Similarly, the first wave of software-as-a-service companies had issues scaling and exiting. The largest software companies in the world still sell it the old fashioned way -- same as with media. But like media, most assume that's changing. Slowly, but it's changing.
Contrast both to the waning interest in consumer Internet where many things look like they "could" be a $1 billion dollar company, but winning tends to be all or nothing, and scale has to come before revenues.
That said, Bryan's and my companies couldn't have more different approaches on how to get there, and both of us have differences with players like the Verge or BuzzFeed. PandoDaily has almost nothing in common business-wise with Paul Carr's NSFWCORP. But that's less because we all disagree -- and more because there are just so many different types of media opportunities on the table right now.
We will not all win. Content is brutally hard. It's the ultimate iterative startup where each day's output determines your future. A brutal, brutal slog. But when you are starting now, with no baggage of the "new" or old media world, seeing clearly what's broken in both, the opportunity is just so great.
Someone will create the next 50-year media titan. Media is too important, and in aggregate there's too much money attached to it, even if it's not wisely being bought or sold now. And it seems everyone else in the new or old side of the business is just throwing in the towel, crushed under the weight of their expensive newsroom or page view legacies.

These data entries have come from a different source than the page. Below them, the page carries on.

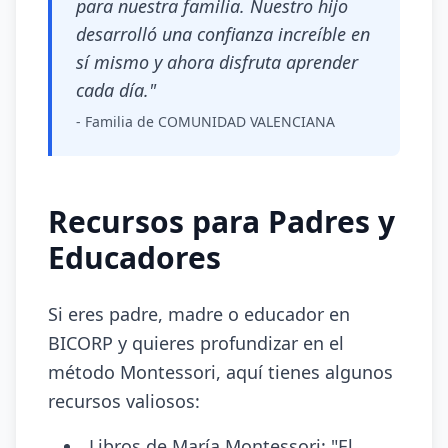
para nuestra familia. Nuestro hijo
desarrolló una confianza increíble en
sí mismo y ahora disfruta aprender
cada día."
- Familia de COMUNIDAD VALENCIANA
Recursos para Padres y
Educadores
Si eres padre, madre o educador en
BICORP y quieres profundizar en el
método Montessori, aquí tienes algunos
recursos valiosos:
Libros de María Montessori: "El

It's not that media is any more broken now than it was ten years ago, but the ramifications of just how broken it is are coming home to roost. If the old media world has settled on the metered paywall as the answer, that's good news for digital. It's a bandaid and an augmenter to revenues at best -- even for those who have had the most success at it like the New York Times.
The expectation that you don't have to pay for content is just too great on the Web. Even Netflix -- one of the most successful subscription companies on the Internet -- only has 23 million subscribers, and this after some 15 years of business in an industry as crowd-pleasing as TV and movies.
If paying anything is the future of news, news is going to be a smaller industry. And if the free world is all about aggregation and low standards? Well, there's a big gap in the middle where someone will win and win big. It's when these industries look the most screwed -- when everyone seems to have given up -- that real leaders are born.
And we couldn't look more screwed right now. Hallelujah!